カタン……と音がして、窓が開いた。スフは女の手を握ったまま、音の主に意識を向ける。

「ナイアか」

「スフ……。その女は……」

その瞬間、ビクッ……と掴んでいた女の手が揺れた。その身が竦んでいることに気付いてスフが怪訝そうに女を伺うと、見えぬ瞳でナイアを真っ直ぐに見つめている。気配が自分に向けられていると知ったナイアも、何事かと女を見た。フードに隠れてナイアの表情も見えないが、もとより目隠しをしているこの女に自分の姿は見えていないはずだ。……しかも、ナイアには見覚えの無い顔だった。

「どうした?」

スフの問いには答えず、女が身体を寄せ……息を吐く。

****

この女も、もともと娼婦だった。

親に死なれ、妹と2人身を寄せ合って生きてきた。自分は小さい頃の熱病が原因で目が見えない。身体に欠損を抱えた身の上では、女は身体を売るより生きていく術が無い。そういう街の出身だった。だが、妹は話術、自分は幼い頃より10年学んだ楽の技があり、男が付くのは早かった。特に妹は人気の婦となり、自分は楽の腕が重宝された。もちろん、目の見えぬという物珍しさからそういう気の男に望まれることも多かったが。

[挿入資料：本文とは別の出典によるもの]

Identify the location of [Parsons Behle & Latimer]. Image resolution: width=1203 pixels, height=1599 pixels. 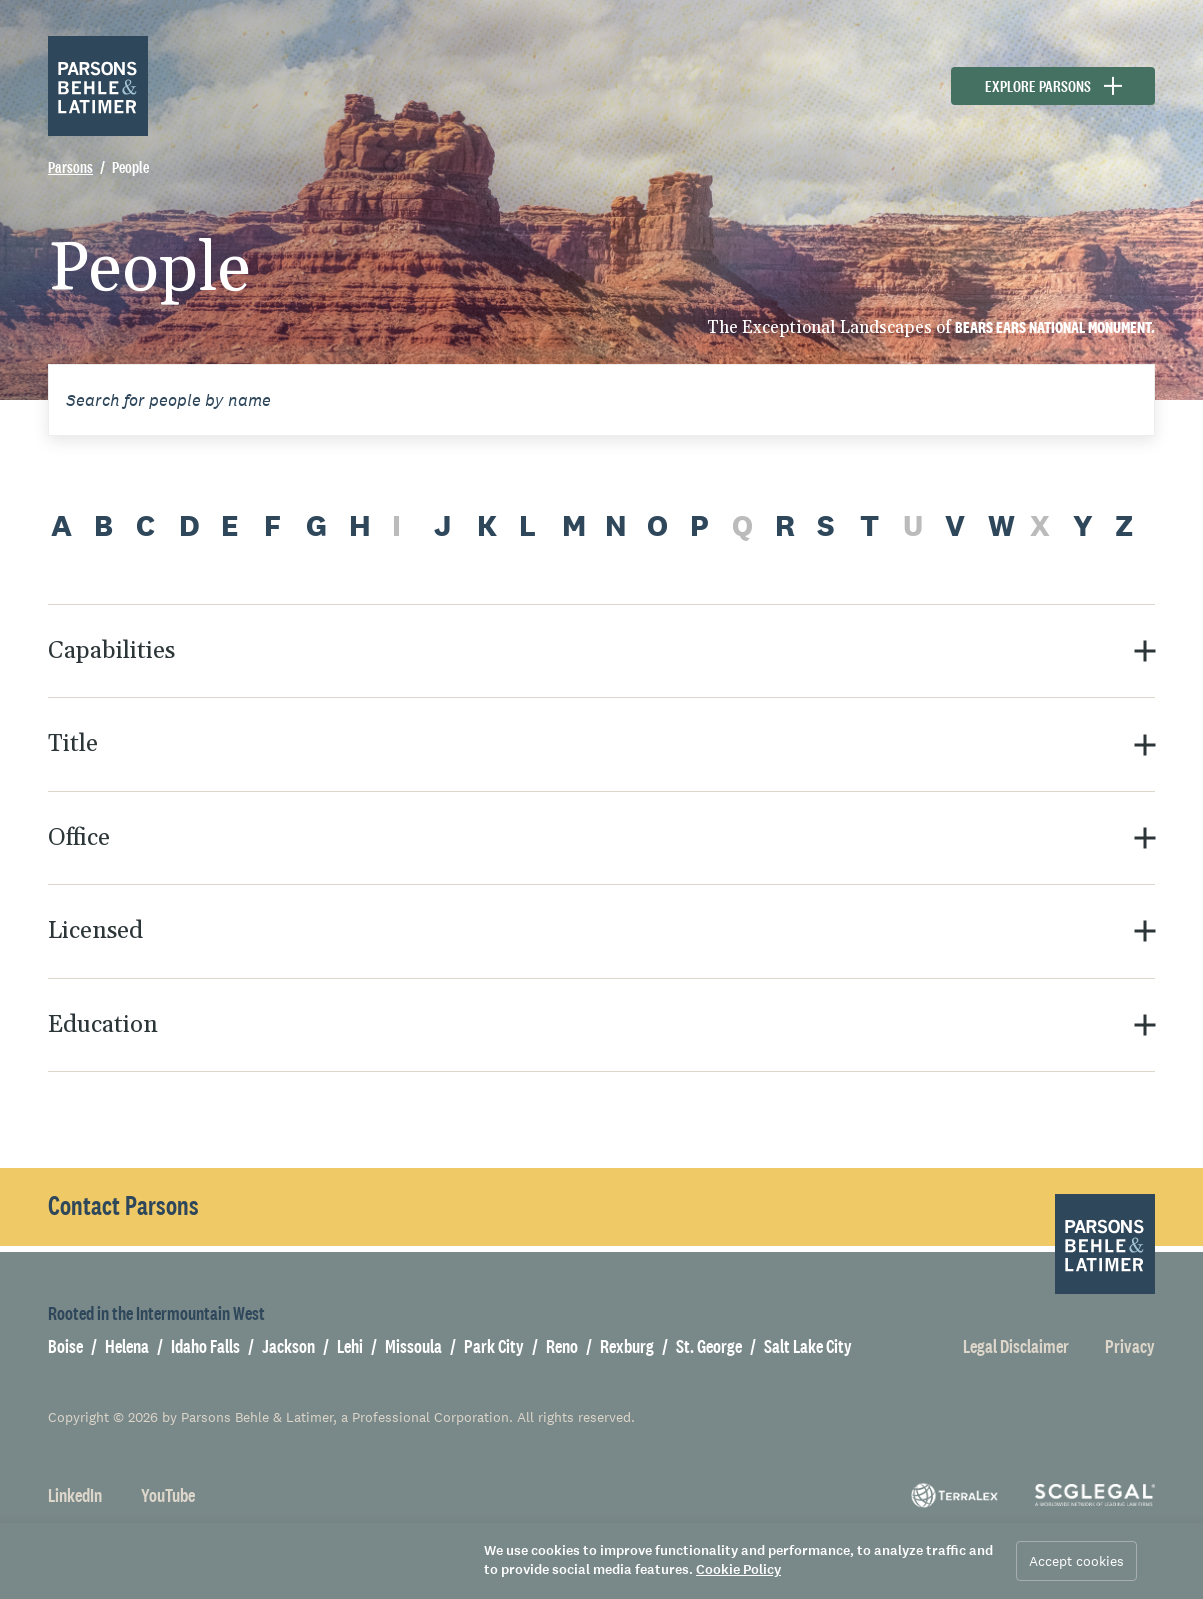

そんな中で、金回りだけはいい貴族の息子が人目を偲んでやってくるようになった。
それほど大きな娼館ではない。娼館というのもおかしいほどの、小さな館だ。だが、質のよい娼婦を抱えているのが噂になったのだろう。普段は高級な娼婦を雇っているらしいこの男に目を付けられたのは、妹だった。

よくある話だ。

気に入りの娼婦が他の男に抱かれているというだけで嫉妬に駆られ、その娼婦を酷く責め、挙句首を絞めて殺してしまう……など。そして、その男が貴族の息子である……という身分を傘に着て、大量の金を握らせただけでその話を揉み消してしまうなど。

女が楽師として帝都に入ったのは、それから3ヵ月後。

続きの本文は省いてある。